# AQUATIC POND PLANTS n00b Q's!!!!



## Tanger (Apr 4, 2006)

Does any one live in OR near Seattle WASHINGTON???? 

I have been wanting a BARREL POND but I have no experience with pond plants..... can they live in the pond all year round??? 

it can rain a lot here and in the winter it can snow for about 3 days a year... but its been rarer each year...


----------



## KiltyONeal (Jan 25, 2006)

Tanger said:


> Does any one live in OR near Seattle WASHINGTON????
> 
> I have been wanting a BARREL POND but I have no experience with pond plants..... can they live in the pond all year round???
> 
> it can rain a lot here and in the winter it can snow for about 3 days a year... but its been rarer each year...

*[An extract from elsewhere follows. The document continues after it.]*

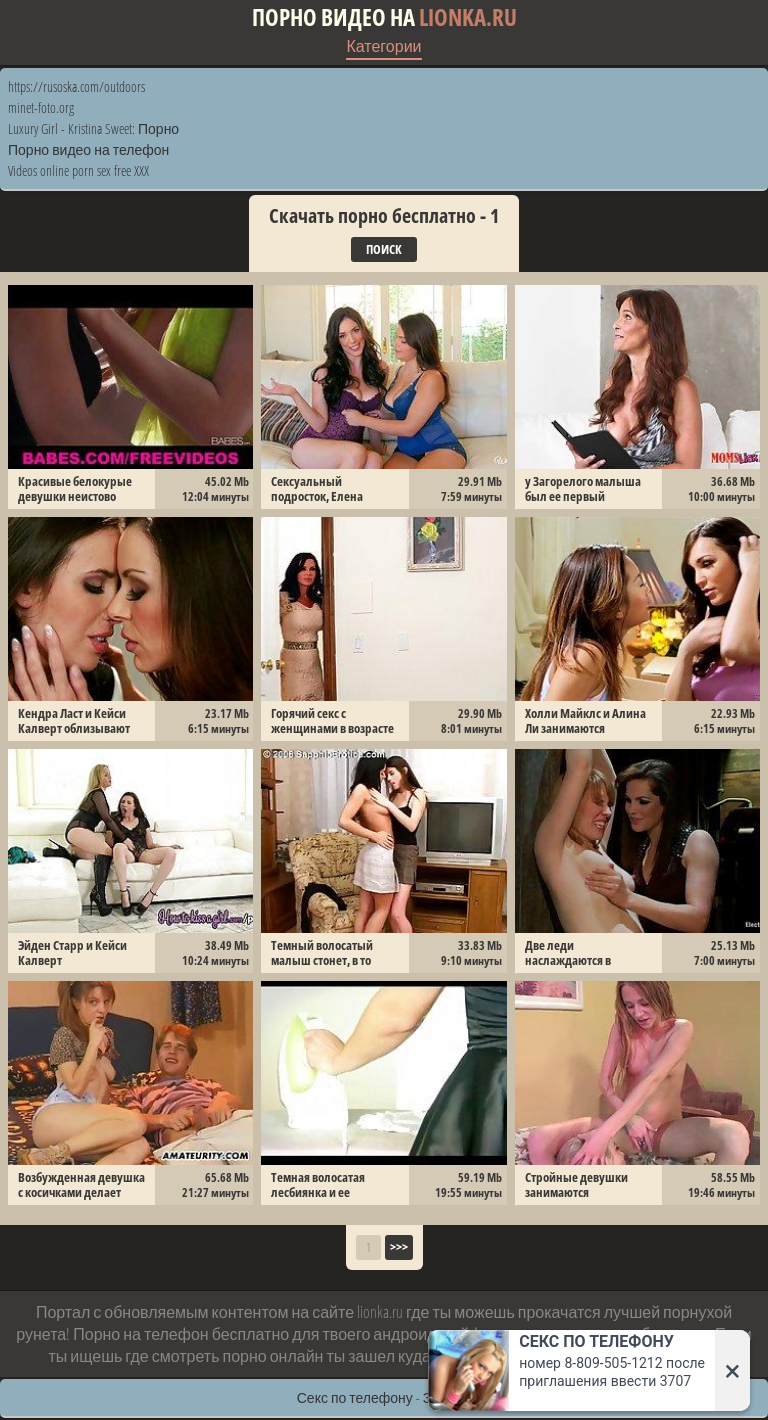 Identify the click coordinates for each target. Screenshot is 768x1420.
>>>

I don't live in Washington, but I can tell you that the floating plants like water hyacinth and water lettuce will start to brown and die off when the temperature gets in the 50s. There are some hardy pond lillies that can survive over the winter if you drop them down a foot or two below the surface so the frost/snow doesn't get 'em.

I live in central Ohio and I drain and flip the barrels over in the winter. After keeping the stuff outside during the summer, I always have a ton of fish and plants to giveaway or sell to my local LFS's.


----------



## Tanger (Apr 4, 2006)

where did u buy your barrels from?... i went to home depot and they had some but they didnt look like they were made too well


----------



## KiltyONeal (Jan 25, 2006)

Tanger said:


> where did u buy your barrels from?... i went to home depot and they had some but they didnt look like they were made too well


I got mine from a grocery/general supply store. Many garden centers have them too. Some places mark them down real cheap at the end of the summer. Mine are made from oak and have the Jack Daniels logo on the bottom. I added a plastic liner to make sure no water would leak out. Some hardware stores carry wood-looking barrels that are made from plastic or fiberglass. These can be nice because you don't need to add the liner.


----------